I used to think that the gin and tonic was a simple drink. I mean, how hard could it be to fill a glass with ice, add a couple measures of gin, and then pour tonic water over it?
Then I visited a speciality gin bar in Spain a couple of years ago, and was blown away by just how seriously the Spanish took the humble gin and tonic.
First of all, the bar’s gin menu consisted of over 200 gins, ranging from standard London dry gins and traditional Dutch-style genevers, to the more exotic, premium gins that seem to contain an entire garden of botanicals.
Next, came the tonic waters. You might think that tonic water is just tonic water, but these days, the number of different tonic waters can be mind-boggling, with the usual commercial brands like Schweppes competing with more premium ones like East Imperial, and Fever Tree.
And then, last but not least, were the garnishes. Besides the standard wedges of lime, I also got to choose from a range of different botanicals, including fresh juniper berries, cucumbers, rose petals, cinnamon, star anise… all of which are supposed to complement the gin that is in your drink.
When the drink came, I was also surprised to see it being served in a large balloon glass, much like the ones used to drink wine or cognac, and a dash of bitters.
Since then, I’ve learnt that this sort of gin and tonic is known as the Spanish-styled “gin tonic”, and it has completely changed the way the humble gin and tonic is being perceived worldwide.
The gin and tonic was first created in the 1700s by soldiers in the British East India Company army stationed in India who were given quinine, a drug used to treat or prevent malaria. Since the quinine tastes terrible on its own, the soldiers made tonic water out of it by mixing it with water, sugar and lime … and of course, some gin.

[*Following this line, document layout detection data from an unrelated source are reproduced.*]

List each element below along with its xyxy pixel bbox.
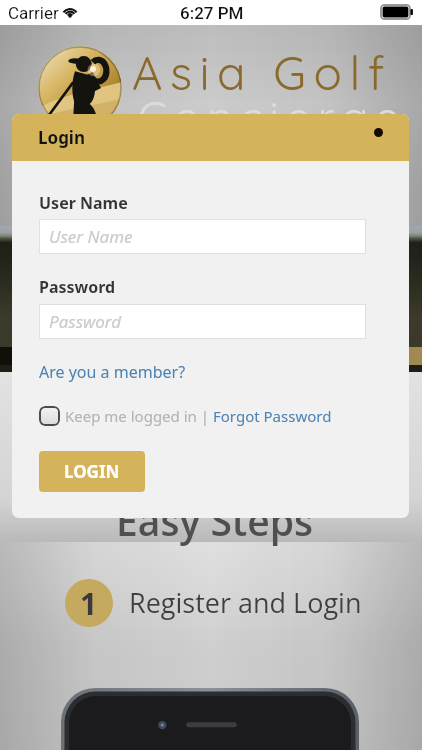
staticText: Keep me logged in | <box>65 406 213 426</box>
staticText: Asia Golf <box>132 43 393 102</box>
staticText: Carrier <box>8 3 59 23</box>
staticText: User Name <box>49 225 133 248</box>
staticText: Register and Login <box>129 584 362 621</box>
staticText: Login <box>38 126 86 149</box>
staticText: 6:27 PM <box>180 3 244 23</box>
staticText: Are you a member? <box>39 361 186 383</box>
button[interactable]: User Name <box>39 219 366 254</box>
staticText: Forgot Password <box>213 406 332 426</box>
button[interactable]: Password <box>39 304 366 339</box>
staticText: Easy Steps <box>116 494 313 547</box>
button[interactable]: Close <box>367 121 390 144</box>
staticText: 1 <box>80 583 98 624</box>
button[interactable]: Forgot Password <box>213 406 332 426</box>
staticText: Concierge <box>138 89 407 144</box>
staticText: LOGIN <box>64 460 120 483</box>
button[interactable]: LOGIN <box>39 451 145 492</box>
button[interactable]: Are you a member? <box>39 361 186 383</box>
staticText: User Name <box>39 192 128 214</box>
button[interactable]: Keep me logged in <box>39 406 60 426</box>
staticText: Password <box>39 276 116 298</box>
staticText: Password <box>49 310 122 333</box>
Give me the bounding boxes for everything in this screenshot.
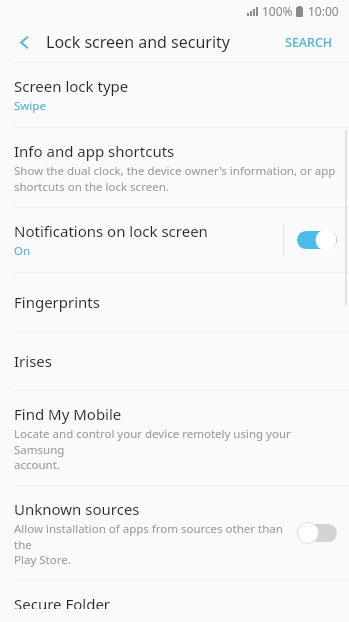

According to Spanish bar consultant Roberto Gonzales, CEO of In2bar Bar Consultancy in Spain, the rise of the gin and tonic in Spain is a fairly recent occurrence.
“When I was young, I remember that only older people over 45 years old drank gin and tonics. Young people never drank it!” he recalled. Gonzales was in town recently to promote Spanish gin brands Siderit Gin and Gin Mare.
The rise of the Spanish gin tonic is attributed to The Best of Gastronomy summits organised by journalist Rafael García Santos held in San Sebastián between 1999 and 2009. An article by Forbes magazine explains that the summits brought together elite chefs to exchange ideas, and every night after the day’s programme, Santos and the chefs would go to a certain bar in the city where the gin and tonics were “sensational”, and soon, word got out that off duty chefs preferred gin and tonics as their off-duty beverage.
According to Gonzales, there are a few elements that are required to make a good Spanish gin tonic. First, is the glass.
“Gin and tonics used to be just served in a Tom Collins glass filled with ice cubes. Then, people started changing to the cider glass, which is something similar to a whisky tumbler. Then the balloon glass came in, which allows you to smell the aromas of the botanicals and the gin better,” he said.
“I wouldn’t say the Tom Collins glass is wrong, but you can get a better quality drink with a balloon glass. When the glass opening is too small, you can’t smell the botanicals properly because your nose is out of the glass.”
You also need a good quality ice – if the ice is of poor quality, then it might melt too fast and dilute the drink too quickly.
And of course, the next thing one needs for a good gin tonic, is of course, a good gin and a good tonic.
“If you want a good gin tonic, then the gin and tonic has to be good quality,” he said, adding that a cheap gin doesn’t necessarily have to be bad, but some can be really low quality. The same goes for the tonic water, one should always choose a good product, preferably one that retains its bubbles for a longer time.
According to him, Siderit Dry Gin is a Spanish gin made in the style of a London Dry Gin. Produced in Cantabria, Spain by Destileria Siderit, it is a small batch gin made from rye and 12 botanicals, including juniper, coriander, rock tea, cardamom, angelica root, cinnamon, bitter orange peel, mandarin peel, hibiscus, pink pepper, raw marcona almond and iris root. The rock tea, or Sideritis hyssopifolia, is the botanical that gives Siderit its name.
“It’s a little plant that grows between rocks and only grows in a certain area,” he said.
Gonzales also recommends pouring the tonic into the glass slowly, using a bar spoon instead of directly from the can or bottle. This will ensure that the bubbles in the tonic don’t dissipate too quickly.
Finally, last but not least, is the garnish, which Gonzales says makes a huge difference in the gin tonic.
“It’s more than just to make the drink look pretty – it helps a lot to make the gin tonic taste better as well. If your garnish can emphasise one of the main ingredients in the gin, for instance, like the rosemary in the Gin Mare, then the drink will be completely different,” he said, adding that for a Siderit gin tonic, the best garnish would be an orange twist, cinnamon, and juniper berries.
He also says that one also shouldn’t put too many garnishes in the glass. “Sometimes people put too many things in it to make it look appealing, but it just doesn’t make sense!” he concluded.